OSUCOM Week 4 - 1

  1. What are the major cells in the pancreatic islets, and what do they do?
    • Alpha cells (15%-20%, smallest in size): produce glucagon which increases blood glucose levels. Glucagon (linear polypeptide) weighs 3,500 daltons.
    • Beta cells (60%-70%): Produce insulin when blood glucose is greater than 70 mg/100 ml, which decreases blood glucose levels. Insulin (2 protein chains) weighs 5,700 - 6,000 daltons
    • Delta cells (5%-10%, biggest in size): Produce somatostatin which regulates growth hormone. Somatostatin weighs 1638 daltons (cyclical structure)
  2. What are the minor cells in the pancreatic islets, and what do they do?
    • PP cell (F cell)α: secrete pancreatic polypeptide (stimulates gastric chief cells, inhibits: bile secretion, intestinal mobility, pancreatic enzyme/HCO3 secretion).
    • D 1 cell: Secrets Vasoactive Intestinal Peptide (VIP) (similar to glucagon, but it also stimulates pancreatic exocrine secretion).
    • EC cellα: Secretes secretin, motilin, and substance P. Secretin stimulates secretion of pancreatic enzymes/HCO3-.  Motilin increases gastric and intestinal motility. Substance P has neurotransmitter properties.
    • Epsilon cell: Secretes Ghrelin, which stimulates appetite.

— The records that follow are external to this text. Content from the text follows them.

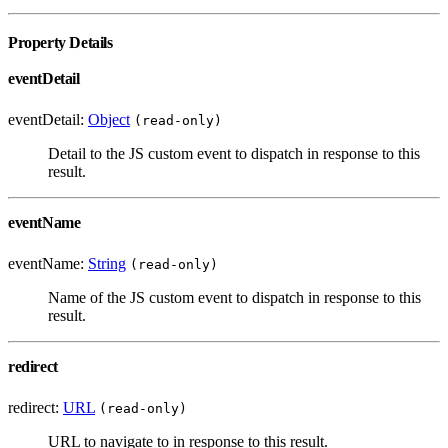
Property Details
eventDetail
eventDetail:
Object
(read-only)
Detail to the JS custom event to dispatch in response to this
result.
eventName
eventName:
String
(read-only)
Name of the JS custom event to dispatch in response to this
result.
redirect
redirect:
URL
(read-only)
URL to navigate to in response to this result.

  3. What cells tend to have abundant sER
    • Cells that...
    • -Function in lipid metabolism
    • -Synthesize and secrete steroids
    • -Detoxify enzymes related to cytochrome p450
    • -Modify and detoxify hydrophobic compounds such as pesticides and carcinogens
    • -Metabolize glycogen
    • -Form and recycle membranes
  4. What does sER do in skeletal and cardiac muscles?
    in skeletal and cardiac muscles, sER (now called Sarcoplasmic Reticulum (SR)) sequesters Ca2+ for the contractile process.
  5. What is the role of sER in drug metabolism?
    Many cells in the liver show increased sER when toxins are present.  Toxins and carcinogens can be converted to water-soluble conjugated products that can be eliminated from the body.  A lipophilic drug challenge will increase the amount of sER in hepatocytes.
  6. What are the major effects of type II diabetes?
    • Decreased insulin sensitivity
    • Decreased insulin release
    • Hypersecretion of glucagon
    • Impaired incretin effect
    • Accelerated gastric emptying.
  7. What is an incretin?
    A hormone that causes insulin release before blood glucose levels increase.
  8. What is GLP-1?
    Glucagon-Like-Peptide is a major incretin that is created in cells in the jejunum and ileum. It is created from proglucagon.
  9. What is GIP?
    Glucose-dependent Insulinotropic Polypeptide. It is created in K cells in the mucosa of the duodenum and jejunum.
  10. How can incretins be used in therapy?
    • GLP-1 is effective in therapy for type II diabetes, but is degraded quickly by DPP-4.
    • GIP is not effective and is present in normal levels during type II diabetes.  
    • Therefore, GLP-1 + DDP-4 inhibitors, or long lasting incretin mimetics must be used.
  11. Describe the effects of counterregulatory hormones in health and diabetes
    • Counterregulatory hormones work against the action of insulin.
    • The major CRH are glucagon, epinephrine, cortisol, growth hormone.  These promote glycogen breakdown, ketogenesis, and gluconeogenesis.  
    • Type I diabetics have an impaired CRH response, increasing their odds of hypoglycemia. Glucagon response is lost, and epinephrine becomes the main CRH.
  12. Describe the pathophysiology of diabetic ketoacidosis (DKA).
    • Insulin deficiency ->
    • intracellular starvation ->
    • excessive counterregulatory hormones released ->
    • increased fatty acetyl-CoA entry into hepatic mitochondria to produce glucose and ketones (acetoacetic acid and beta hydroxybutyric acid) ->
    • hyperglycemia and ketonemia.
    • This can lead to acetone breath, vomiting, ketonuria, tachypnea, shock, impaired consciousness, and coma
  13. Define the three major classes of general hormone signaling
    • 1) Endocrine (ductless, released into circulation to affect distant cells)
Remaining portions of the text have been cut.